DATA FOR THIS EXERCISE: Begin

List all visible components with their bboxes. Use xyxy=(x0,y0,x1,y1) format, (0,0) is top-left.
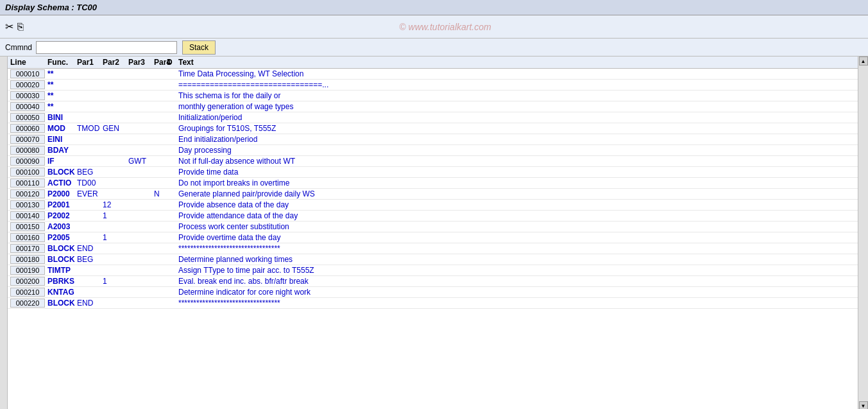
cell-par4 xyxy=(154,157,167,166)
cell-line: 000140 xyxy=(10,211,45,220)
cell-par4 xyxy=(154,266,167,275)
cell-line: 000040 xyxy=(10,102,45,111)
cell-par1: TD00 xyxy=(77,178,103,187)
cell-par4 xyxy=(154,102,167,111)
cell-d xyxy=(167,124,178,133)
scroll-down-arrow[interactable]: ▼ xyxy=(859,401,868,409)
toolbar: ✂ ⎘ © www.tutorialkart.com xyxy=(0,15,868,39)
cell-par4 xyxy=(154,255,167,264)
cell-d xyxy=(167,211,178,220)
cell-d xyxy=(167,80,178,89)
table-row[interactable]: 000060 MOD TMOD GEN Groupings for T510S,… xyxy=(8,123,858,134)
cell-par3 xyxy=(128,80,154,89)
table-row[interactable]: 000100 BLOCK BEG Provide time data xyxy=(8,167,858,178)
cell-func: BLOCK xyxy=(47,299,77,308)
cell-par4 xyxy=(154,135,167,144)
cell-func: P2001 xyxy=(47,200,77,209)
cell-par1 xyxy=(77,146,103,155)
cell-par2 xyxy=(103,102,128,111)
cell-text: Do not import breaks in overtime xyxy=(178,178,855,187)
table-row[interactable]: 000040 ** monthly generation of wage typ… xyxy=(8,101,858,112)
cell-text: Day processing xyxy=(178,146,855,155)
cell-d xyxy=(167,146,178,155)
table-row[interactable]: 000140 P2002 1 Provide attendance data o… xyxy=(8,211,858,222)
table-row[interactable]: 000150 A2003 Process work center substit… xyxy=(8,222,858,232)
cell-d xyxy=(167,135,178,144)
cell-line: 000010 xyxy=(10,69,45,78)
stack-button[interactable]: Stack xyxy=(182,40,216,55)
cell-text: End initialization/period xyxy=(178,135,855,144)
cell-text: Process work center substitution xyxy=(178,222,855,231)
cell-par3 xyxy=(128,124,154,133)
cell-par4 xyxy=(154,244,167,253)
cell-func: BLOCK xyxy=(47,244,77,253)
cell-line: 000170 xyxy=(10,244,45,253)
cell-d xyxy=(167,178,178,187)
cell-par2 xyxy=(103,80,128,89)
cell-d xyxy=(167,91,178,100)
table-row[interactable]: 000010 ** Time Data Processing, WT Selec… xyxy=(8,69,858,80)
table-row[interactable]: 000130 P2001 12 Provide absence data of … xyxy=(8,200,858,211)
cell-par2 xyxy=(103,91,128,100)
cell-par1 xyxy=(77,200,103,209)
table-row[interactable]: 000180 BLOCK BEG Determine planned worki… xyxy=(8,254,858,265)
cell-par2 xyxy=(103,189,128,198)
cell-d xyxy=(167,233,178,242)
cell-par3 xyxy=(128,102,154,111)
scissors-icon[interactable]: ✂ xyxy=(5,21,13,33)
cell-par3 xyxy=(128,113,154,122)
cell-par1 xyxy=(77,91,103,100)
table-row[interactable]: 000200 PBRKS 1 Eval. break end inc. abs.… xyxy=(8,276,858,287)
cell-func: MOD xyxy=(47,124,77,133)
table-row[interactable]: 000120 P2000 EVER N Generate planned pai… xyxy=(8,189,858,200)
cell-func: EINI xyxy=(47,135,77,144)
table-row[interactable]: 000170 BLOCK END ***********************… xyxy=(8,243,858,254)
cell-par2 xyxy=(103,135,128,144)
scroll-up-arrow[interactable]: ▲ xyxy=(859,57,868,65)
window-title: Display Schema : TC00 xyxy=(5,3,97,12)
table-row[interactable]: 000110 ACTIO TD00 Do not import breaks i… xyxy=(8,178,858,189)
header-d: D xyxy=(167,58,178,67)
cell-d xyxy=(167,255,178,264)
cell-d xyxy=(167,113,178,122)
table-row[interactable]: 000210 KNTAG Determine indicator for cor… xyxy=(8,287,858,298)
cell-func: ** xyxy=(47,69,77,78)
table-row[interactable]: 000070 EINI End initialization/period xyxy=(8,134,858,145)
cell-par2 xyxy=(103,69,128,78)
table-row[interactable]: 000020 ** ==============================… xyxy=(8,80,858,91)
cell-par2 xyxy=(103,266,128,275)
cell-line: 000070 xyxy=(10,135,45,144)
table-row[interactable]: 000030 ** This schema is for the daily o… xyxy=(8,91,858,101)
table-row[interactable]: 000220 BLOCK END ***********************… xyxy=(8,298,858,309)
scroll-right[interactable]: ▲ ▼ xyxy=(858,57,868,409)
cell-func: IF xyxy=(47,157,77,166)
table-row[interactable]: 000190 TIMTP Assign TType to time pair a… xyxy=(8,265,858,276)
cell-par3 xyxy=(128,288,154,297)
cell-par2 xyxy=(103,288,128,297)
cell-line: 000150 xyxy=(10,222,45,231)
cell-par3 xyxy=(128,233,154,242)
cell-line: 000100 xyxy=(10,168,45,177)
cell-text: ********************************** xyxy=(178,244,855,253)
cell-par4 xyxy=(154,211,167,220)
table-row[interactable]: 000090 IF GWT Not if full-day absence wi… xyxy=(8,156,858,167)
copy-icon[interactable]: ⎘ xyxy=(17,21,24,33)
table-row[interactable]: 000050 BINI Initialization/period xyxy=(8,112,858,123)
table-row[interactable]: 000160 P2005 1 Provide overtime data the… xyxy=(8,232,858,243)
cell-func: P2000 xyxy=(47,189,77,198)
cell-text: Eval. break end inc. abs. bfr/aftr break xyxy=(178,277,855,286)
cell-par2 xyxy=(103,157,128,166)
table-row[interactable]: 000080 BDAY Day processing xyxy=(8,145,858,156)
cell-func: BDAY xyxy=(47,146,77,155)
cell-func: BINI xyxy=(47,113,77,122)
cell-func: P2005 xyxy=(47,233,77,242)
cell-d xyxy=(167,266,178,275)
cell-d xyxy=(167,222,178,231)
cell-line: 000200 xyxy=(10,277,45,286)
cell-func: KNTAG xyxy=(47,288,77,297)
cell-par3 xyxy=(128,189,154,198)
cell-par1: END xyxy=(77,244,103,253)
command-input[interactable] xyxy=(36,41,177,54)
cell-par1 xyxy=(77,157,103,166)
cell-line: 000050 xyxy=(10,113,45,122)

DATA FOR THIS EXERCISE: End

■ PROBLEM DESCRIPTION: Where the word "absence" appears in a line of the entries, copy that line.

■ REPLY TO THE TASK:
table-row[interactable]: 000130 P2001 12 Provide absence data of … xyxy=(8,200,858,211)
table-row[interactable]: 000090 IF GWT Not if full-day absence wi… xyxy=(8,156,858,167)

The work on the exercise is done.